The property is spread over two floors and shares walls with two independently owned buildings. Prior to the conversion, the ground floor featured multiple rooms that were dark and gloomy as a result of over-division of the available space.
The upper floor is given over to an attic, built subsequently. The owner, a retired publisher, wished to transform the family home into a home-studio which would be better suited to his current living requirements. First off, the interior courtyard was pared back via the removal of various elements that had come to colonise it over the years, giving this space far greater prominence, attracting more sunlight and promoting natural ventilation.
Work was then carried out exclusively on the ground floor, creating two independent areas: the domestic one, on the street side, and the studio, at the back of the courtyard.
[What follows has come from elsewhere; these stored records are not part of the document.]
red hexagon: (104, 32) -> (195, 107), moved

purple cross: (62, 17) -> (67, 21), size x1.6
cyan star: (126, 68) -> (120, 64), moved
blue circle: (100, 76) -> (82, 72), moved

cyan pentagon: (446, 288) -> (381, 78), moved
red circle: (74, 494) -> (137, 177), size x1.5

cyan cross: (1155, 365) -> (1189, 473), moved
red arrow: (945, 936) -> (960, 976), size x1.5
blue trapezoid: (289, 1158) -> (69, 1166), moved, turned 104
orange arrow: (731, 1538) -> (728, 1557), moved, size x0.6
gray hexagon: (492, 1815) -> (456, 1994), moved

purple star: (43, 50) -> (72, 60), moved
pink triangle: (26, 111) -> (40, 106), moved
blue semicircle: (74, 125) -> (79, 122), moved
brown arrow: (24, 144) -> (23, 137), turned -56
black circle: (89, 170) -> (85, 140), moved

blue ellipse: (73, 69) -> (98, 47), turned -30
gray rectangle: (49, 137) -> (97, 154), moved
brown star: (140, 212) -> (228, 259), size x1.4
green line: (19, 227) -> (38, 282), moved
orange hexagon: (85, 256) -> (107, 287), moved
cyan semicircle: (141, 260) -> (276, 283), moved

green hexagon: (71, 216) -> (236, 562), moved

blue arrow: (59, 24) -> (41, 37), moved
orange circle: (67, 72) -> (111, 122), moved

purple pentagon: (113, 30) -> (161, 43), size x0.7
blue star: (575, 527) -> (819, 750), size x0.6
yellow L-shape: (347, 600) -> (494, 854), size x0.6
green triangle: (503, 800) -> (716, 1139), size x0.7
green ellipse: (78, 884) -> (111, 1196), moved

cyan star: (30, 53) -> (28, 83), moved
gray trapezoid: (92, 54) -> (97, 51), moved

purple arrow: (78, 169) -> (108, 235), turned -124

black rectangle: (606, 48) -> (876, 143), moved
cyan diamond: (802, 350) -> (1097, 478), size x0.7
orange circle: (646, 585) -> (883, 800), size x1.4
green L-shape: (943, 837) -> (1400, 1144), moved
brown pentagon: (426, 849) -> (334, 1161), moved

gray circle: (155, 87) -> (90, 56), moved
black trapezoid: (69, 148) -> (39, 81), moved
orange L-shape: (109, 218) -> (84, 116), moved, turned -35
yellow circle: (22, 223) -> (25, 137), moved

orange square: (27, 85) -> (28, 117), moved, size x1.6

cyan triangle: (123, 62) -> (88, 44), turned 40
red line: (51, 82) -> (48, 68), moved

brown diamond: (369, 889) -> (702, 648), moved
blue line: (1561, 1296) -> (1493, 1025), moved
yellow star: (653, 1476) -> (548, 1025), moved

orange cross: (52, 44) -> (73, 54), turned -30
In sympathy with the existing structure, traditional construction methods and materials were used to ensure a harmonious overall experience throughout the house. Load-bearing walls with beams and barrel vaults, along with wood, iron and ceramic… all features which are beautiful in their simplicity and lack of pretention. In this sense, vegetation can be considered as another material, whose function here is to bring increased vitality to the open central space: a flowering ash takes centre stage, whilst aromatic plants and a creeping ivy provide texture and begin to carpet the lateral walls.
Finally, the house welcomed back its original wooden doors, an antique chest of drawers, the inhabitant’s mother’s old bed frame and a good smattering of other objects of great sentimental value, all of which live side by side with the new in this reinvented reality as it continues to accompany the evolution of those who inhabit it.